[Data for this exercise — start]

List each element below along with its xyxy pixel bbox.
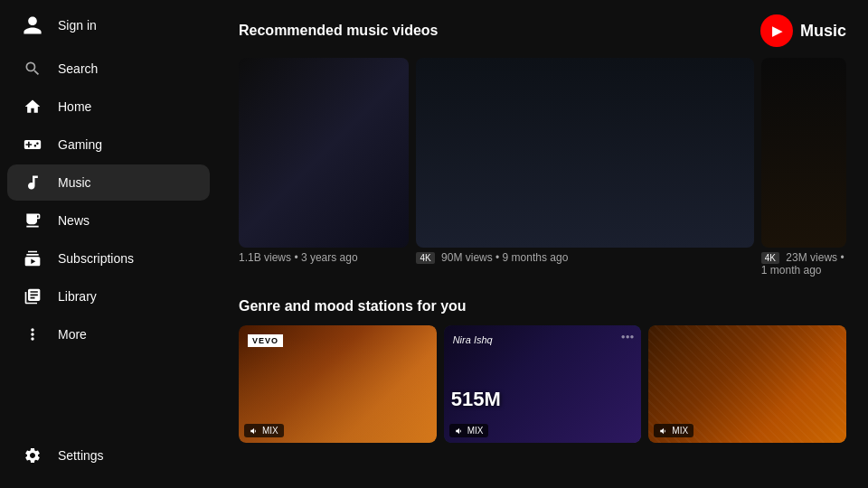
gaming-icon bbox=[22, 134, 43, 155]
video-age-2: 9 months ago bbox=[503, 251, 569, 264]
video-meta-1: 1.1B views • 3 years ago bbox=[239, 251, 409, 264]
genre-title: Genre and mood stations for you bbox=[239, 298, 467, 314]
sidebar: Sign in Search Home Gaming bbox=[0, 0, 217, 488]
subscriptions-icon bbox=[22, 248, 43, 269]
video-views-2: 90M views bbox=[441, 251, 493, 264]
yt-music-icon bbox=[760, 14, 793, 47]
sidebar-item-home[interactable]: Home bbox=[7, 89, 210, 125]
badge-4k-2: 4K bbox=[416, 252, 434, 264]
genre-thumb-1: VEVO MIX bbox=[239, 325, 437, 443]
views-label: 515M bbox=[451, 388, 501, 411]
main-content: Recommended music videos Music 1.1B view… bbox=[217, 0, 868, 488]
video-views-1: 1.1B views bbox=[239, 251, 291, 264]
recommended-section-header: Recommended music videos Music bbox=[239, 14, 846, 47]
sidebar-item-label: Home bbox=[58, 99, 91, 114]
genre-card-3[interactable]: MIX bbox=[648, 325, 846, 443]
genre-row: VEVO MIX ●●● 515M Nira Ishq MIX bbox=[239, 325, 846, 443]
vevo-label: VEVO bbox=[248, 334, 283, 347]
mix-badge-3: MIX bbox=[654, 424, 693, 437]
music-logo-label: Music bbox=[800, 22, 846, 41]
search-icon bbox=[22, 58, 43, 80]
sidebar-item-label: Subscriptions bbox=[58, 251, 134, 266]
video-card-3[interactable]: 4K 23M views • 1 month ago bbox=[761, 58, 846, 277]
video-thumbnail-3 bbox=[761, 58, 846, 248]
library-icon bbox=[22, 286, 43, 307]
home-icon bbox=[22, 96, 43, 117]
video-age-1: 3 years ago bbox=[301, 251, 358, 264]
mix-badge-1: MIX bbox=[244, 424, 284, 437]
video-card-1[interactable]: 1.1B views • 3 years ago bbox=[239, 58, 409, 277]
sidebar-item-label: Search bbox=[58, 61, 98, 76]
mix-badge-2: MIX bbox=[449, 424, 489, 437]
sidebar-item-gaming[interactable]: Gaming bbox=[7, 127, 210, 163]
yt-music-logo[interactable]: Music bbox=[760, 14, 846, 47]
more-icon bbox=[22, 324, 43, 345]
video-card-2[interactable]: 4K 90M views • 9 months ago bbox=[416, 58, 753, 277]
sidebar-item-label: Gaming bbox=[58, 137, 102, 152]
genre-thumb-2: ●●● 515M Nira Ishq MIX bbox=[444, 325, 642, 443]
settings-label: Settings bbox=[58, 448, 104, 463]
sidebar-item-music[interactable]: Music bbox=[7, 164, 210, 201]
genre-card-1[interactable]: VEVO MIX bbox=[239, 325, 437, 443]
video-meta-3: 4K 23M views • 1 month ago bbox=[761, 251, 846, 277]
sign-in-label: Sign in bbox=[58, 18, 97, 33]
sidebar-item-settings[interactable]: Settings bbox=[7, 437, 210, 474]
user-icon bbox=[22, 14, 43, 36]
genre-section-header: Genre and mood stations for you bbox=[239, 298, 846, 314]
video-thumbnail-1 bbox=[239, 58, 409, 248]
sidebar-item-library[interactable]: Library bbox=[7, 278, 210, 314]
music-icon bbox=[22, 172, 43, 193]
sidebar-item-label: News bbox=[58, 213, 90, 228]
settings-icon bbox=[22, 445, 43, 466]
sidebar-item-subscriptions[interactable]: Subscriptions bbox=[7, 240, 210, 277]
news-icon bbox=[22, 210, 43, 231]
sidebar-item-search[interactable]: Search bbox=[7, 51, 210, 87]
sign-in-button[interactable]: Sign in bbox=[7, 7, 210, 43]
sidebar-item-more[interactable]: More bbox=[7, 316, 210, 352]
artist-label: Nira Ishq bbox=[453, 334, 493, 345]
badge-4k-3: 4K bbox=[761, 252, 779, 264]
sidebar-item-news[interactable]: News bbox=[7, 202, 210, 239]
genre-card-2[interactable]: ●●● 515M Nira Ishq MIX bbox=[444, 325, 642, 443]
video-thumbnail-2 bbox=[416, 58, 753, 248]
genre-thumb-3: MIX bbox=[648, 325, 846, 443]
sidebar-item-label: Library bbox=[58, 289, 97, 304]
recommended-title: Recommended music videos bbox=[239, 23, 439, 39]
video-meta-2: 4K 90M views • 9 months ago bbox=[416, 251, 753, 264]
video-age-3: 1 month ago bbox=[761, 264, 822, 277]
video-views-3: 23M views bbox=[786, 251, 837, 264]
video-row: 1.1B views • 3 years ago 4K 90M views • … bbox=[239, 58, 846, 277]
sidebar-item-label: More bbox=[58, 327, 87, 342]
sidebar-item-label: Music bbox=[58, 175, 91, 190]
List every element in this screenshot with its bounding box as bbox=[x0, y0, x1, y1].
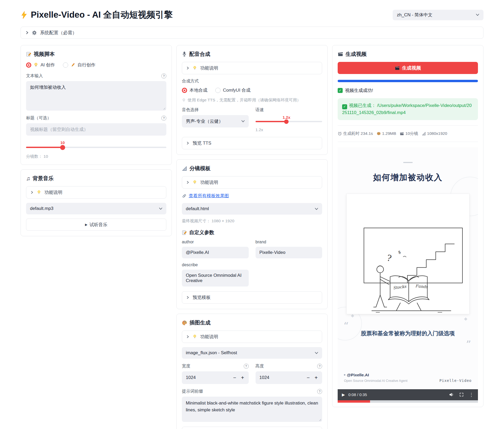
radio-self-create[interactable]: 自行创作 bbox=[63, 62, 96, 68]
author-input[interactable]: @Pixelle.AI bbox=[182, 247, 249, 258]
width-increment-button[interactable]: + bbox=[239, 373, 247, 382]
view-templates-link[interactable]: 查看所有模板效果图 bbox=[189, 193, 229, 199]
author-bullet-icon bbox=[344, 374, 346, 376]
quote-close-mark: ” bbox=[338, 341, 471, 347]
music-help-accordion[interactable]: 功能说明 bbox=[26, 186, 166, 199]
dropdown-value: default.html bbox=[186, 206, 209, 211]
language-selector[interactable]: zh_CN - 简体中文 bbox=[393, 10, 483, 20]
brand-label: brand bbox=[256, 240, 322, 244]
author-label: author bbox=[182, 240, 249, 244]
svg-text:?: ? bbox=[386, 253, 392, 263]
video-title-input[interactable]: 视频标题（留空则自动生成） bbox=[26, 123, 166, 136]
generation-progress-bar bbox=[338, 80, 478, 82]
help-icon[interactable]: ? bbox=[161, 116, 166, 121]
video-script-card: 视频脚本 AI 创作 自行创作 bbox=[21, 45, 172, 165]
card-title-text: 视频脚本 bbox=[34, 51, 55, 58]
tts-mode-radios: 本地合成 ComfyUI 合成 bbox=[182, 87, 322, 93]
accordion-label: 预览模板 bbox=[193, 294, 211, 300]
storyboard-count-text: 分镜数： 10 bbox=[26, 154, 166, 159]
generate-video-button[interactable]: 生成视频 bbox=[338, 62, 478, 74]
help-icon[interactable]: ? bbox=[317, 389, 322, 394]
clapperboard-icon bbox=[395, 66, 400, 70]
tts-hint: 使用 Edge TTS，无需配置，开箱即用（请确保网络环境可用） bbox=[188, 97, 301, 103]
divider bbox=[338, 142, 478, 142]
custom-params-title: 自定义参数 bbox=[189, 229, 214, 236]
height-increment-button[interactable]: + bbox=[312, 373, 320, 382]
svg-text:$: $ bbox=[397, 249, 401, 255]
slider-handle[interactable] bbox=[284, 119, 289, 124]
illustration-help-accordion[interactable]: 功能说明 bbox=[182, 331, 322, 343]
template-file-dropdown[interactable]: default.html bbox=[182, 203, 322, 215]
brand-field-group: brand Pixelle-Video bbox=[256, 240, 322, 258]
chevron-down-icon bbox=[159, 208, 162, 210]
kebab-menu-button[interactable]: ⋮ bbox=[469, 392, 474, 398]
storyboard-count-slider[interactable]: 10 bbox=[26, 140, 166, 148]
height-value: 1024 bbox=[260, 375, 270, 380]
tts-card: 配音合成 功能说明 合成方式 本地合成 bbox=[176, 45, 328, 155]
help-icon[interactable]: ? bbox=[244, 364, 249, 369]
tts-mode-label: 合成方式 bbox=[182, 78, 322, 84]
stat-text: 1080x1920 bbox=[427, 131, 447, 136]
height-decrement-button[interactable]: − bbox=[304, 373, 312, 382]
microphone-icon bbox=[182, 51, 187, 57]
success-text: 视频生成成功! bbox=[345, 87, 373, 93]
text-input-label: 文本输入 bbox=[26, 73, 43, 79]
workflow-dropdown[interactable]: image_flux.json - Selfhost bbox=[182, 347, 322, 359]
height-field-group: 高度 ? 1024 − + bbox=[256, 363, 322, 384]
middle-column: 配音合成 功能说明 合成方式 本地合成 bbox=[176, 45, 328, 429]
radio-ai-create[interactable]: AI 创作 bbox=[26, 62, 55, 68]
script-mode-radios: AI 创作 自行创作 bbox=[26, 62, 166, 68]
play-button[interactable]: ▶ bbox=[342, 392, 345, 397]
help-icon[interactable]: ? bbox=[161, 73, 166, 78]
tts-help-accordion[interactable]: 功能说明 bbox=[182, 62, 322, 74]
brand-input[interactable]: Pixelle-Video bbox=[256, 247, 322, 258]
accordion-label: 功能说明 bbox=[44, 189, 62, 195]
text-input-textarea[interactable]: 如何增加被动收入 bbox=[26, 81, 166, 111]
radio-dot-selected bbox=[182, 88, 187, 93]
prompt-prefix-textarea[interactable]: Minimalist black-and-white matchstick fi… bbox=[182, 397, 322, 422]
video-controls-bar[interactable]: ▶ 0:08 / 0:35 ⋮ bbox=[338, 389, 478, 400]
width-decrement-button[interactable]: − bbox=[231, 373, 239, 382]
chevron-right-icon bbox=[26, 31, 29, 34]
width-stepper[interactable]: 1024 − + bbox=[182, 371, 249, 384]
chevron-down-icon bbox=[315, 352, 318, 354]
play-music-label: 试听音乐 bbox=[89, 222, 107, 228]
slider-handle[interactable] bbox=[60, 145, 65, 150]
storyboard-template-card: 分镜模板 功能说明 查看所有模板效果图 bbox=[176, 159, 328, 309]
play-music-button[interactable]: ▶ 试听音乐 bbox=[26, 219, 166, 231]
final-size-text: 最终视频尺寸： 1080 × 1920 bbox=[182, 218, 322, 224]
accordion-label: 预览 TTS bbox=[193, 140, 211, 146]
voice-dropdown[interactable]: 男声-专业（云健） bbox=[182, 115, 249, 127]
radio-comfyui-tts[interactable]: ComfyUI 合成 bbox=[215, 87, 251, 93]
radio-local-tts[interactable]: 本地合成 bbox=[182, 87, 207, 93]
card-title-text: 配音合成 bbox=[189, 51, 210, 58]
illustration-sketch: ? $ Stocks Funds bbox=[347, 194, 469, 314]
app-title-text: Pixelle-Video - AI 全自动短视频引擎 bbox=[31, 9, 173, 21]
pencil-icon bbox=[71, 63, 75, 67]
chevron-right-icon bbox=[186, 181, 189, 184]
card-title-text: 生成视频 bbox=[346, 51, 367, 58]
music-file-dropdown[interactable]: default.mp3 bbox=[26, 203, 166, 214]
template-preview-accordion[interactable]: 预览模板 bbox=[182, 291, 322, 304]
divider bbox=[338, 125, 478, 126]
speed-slider[interactable]: 1.2x bbox=[256, 115, 322, 122]
illustration-card: 插图生成 功能说明 image_flux.json - Selfhost bbox=[176, 314, 328, 429]
template-help-accordion[interactable]: 功能说明 bbox=[182, 176, 322, 189]
right-column: 生成视频 生成视频 ✓ 视频生成成功! ✓视频已生成： /Users/puke/… bbox=[332, 45, 483, 412]
height-stepper[interactable]: 1024 − + bbox=[256, 371, 322, 384]
gear-icon bbox=[32, 30, 37, 35]
help-icon[interactable]: ? bbox=[317, 364, 322, 369]
system-config-accordion[interactable]: 系统配置（必需） bbox=[21, 27, 483, 39]
system-config-label: 系统配置（必需） bbox=[40, 29, 77, 36]
style-preview-accordion[interactable]: 预览风格 bbox=[182, 427, 322, 429]
fullscreen-button[interactable] bbox=[459, 392, 464, 397]
memo-icon bbox=[26, 52, 31, 57]
tts-preview-accordion[interactable]: 预览 TTS bbox=[182, 137, 322, 149]
volume-button[interactable] bbox=[449, 392, 454, 397]
describe-input[interactable]: Open Source Omnimodal AI Creative bbox=[182, 270, 249, 287]
video-player[interactable]: 如何增加被动收入 bbox=[338, 147, 478, 403]
video-progress-track[interactable] bbox=[338, 400, 478, 403]
bulb-icon bbox=[34, 62, 38, 67]
dropdown-value: image_flux.json - Selfhost bbox=[186, 350, 237, 356]
accordion-label: 功能说明 bbox=[200, 334, 218, 340]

[Data for this exercise — finish]

Work required: Look through the records and copy down every line that holds "system".

Completed exercise:
system-config-accordion[interactable]: 系统配置（必需） bbox=[21, 27, 483, 39]
system-config-label: 系统配置（必需） bbox=[40, 29, 77, 36]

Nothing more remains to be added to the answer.